Por otro lado, es importante entender que las actividades formativas no pueden limitarse a cursos y talleres aislados. La cultura del aprendizaje debe formar parte de una estrategia  de motivación bien planificada y puesta en marcha por la directiva y la gestión de talento humano. Los eventos de instrucción esporádicos, por muy completos e importantes que sean, no tienen el mismo efecto que una  programación de adiestramiento global, sistemáticamente estructurada. Sólo así, este esfuerzo será percibido por el personal como un verdadero interés por su desarrollo profesional y no como un simple premio a su labor.

Haciendo énfasis en el carácter sistemático que debe tener la planificación de los eventos formativos, es importante señalar que, además de impartir contenido enfocado en nuevos conocimientos y destrezas, los cursos, talleres y seminarios deben orientarse también al desarrollo de las llamadas habilidades blandas o transversales, como la proactividad, la creatividad, el trabajo en equipo y la comunicación asertiva, entre otras; ya que se trata de capacidades asociadas a la interrelación armónica y productiva de los colaboradores dentro del entorno laboral.

Asimismo, como ya hemos comentado, las estrategias de adiestramiento sistemáticas no son un privilegio de las grandes empresas: las pymes y los nuevos emprendedores tienen la oportunidad de desarrollar una cultura del aprendizaje en forma cooperativa dentro de los ecosistemas de emprendimiento. Es decir, el conjunto de actores interdependientes que integran estas “asociaciones estratégicas” pueden establecer un plan común de eventos formativos mediante el intercambio de conocimientos, experiencias y capacidades.

En este mismo sentido, podrían lograrse experiencias muy productivas en el campo del aprendizaje dentro de ecosistemas de emprendimiento donde, por ejemplo, se interrelacionen startups tecnológicas, universidades y empresas tradicionales.

El estilo de gerencia también puede influir en el proceso de aprendizaje.
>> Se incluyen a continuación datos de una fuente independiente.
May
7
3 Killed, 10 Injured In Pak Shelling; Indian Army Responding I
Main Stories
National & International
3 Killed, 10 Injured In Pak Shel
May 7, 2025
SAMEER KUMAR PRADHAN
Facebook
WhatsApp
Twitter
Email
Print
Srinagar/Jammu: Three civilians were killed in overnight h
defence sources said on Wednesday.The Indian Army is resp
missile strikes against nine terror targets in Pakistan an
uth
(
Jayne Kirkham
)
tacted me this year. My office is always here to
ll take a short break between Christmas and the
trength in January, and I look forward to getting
Es válido sugerir que un liderazgo basado en actitudes y valores del coaching dentro de la empresa podría tener más ventajas en la estructuración y puesta en marcha de una cultura del aprendizaje. Por su cercanía a los colaboradores, su preocupación por las inquietudes y necesidades que ellos plantean, pero sobre todo por su interés en el desarrollo profesional de cada integrante del equipo de trabajo, un manager/coach es capaz identificar aquellas áreas de conocimientos y destrezas en las que el personal requiere mayor entrenamiento.
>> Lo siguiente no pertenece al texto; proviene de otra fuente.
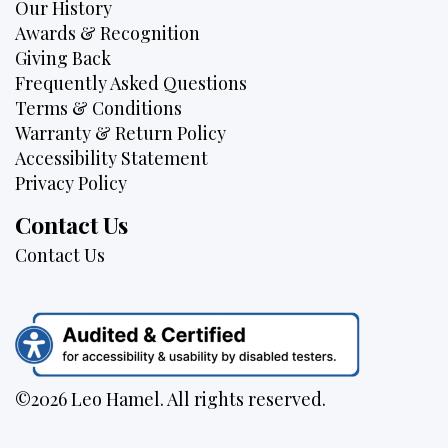
Our History
Awards & Recognition
Giving Back
Frequently Asked Questions
Terms & Conditions
Warranty & Return Policy
Accessibility Statement
Privacy Policy
Contact Us
Contact Us
©2026 Leo Hamel. All rights reserved.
Por último, es procedente reconocer que los rasgos que caracterizan a las culturas de aprendizaje dependen de la orientación y capacidades de cada empresa. Sin embargo, los especialistas en desarrollo del talento humano identifican valores esenciales como: la alineación de las estrategias de formación con los objetivos de la compañía, un liderazgo empresarial verdaderamente interesado en el desarrollo de las capacidades de su talento humano y la evolución de un entorno laboral donde el aprendizaje se ha convertido en un estilo de vida.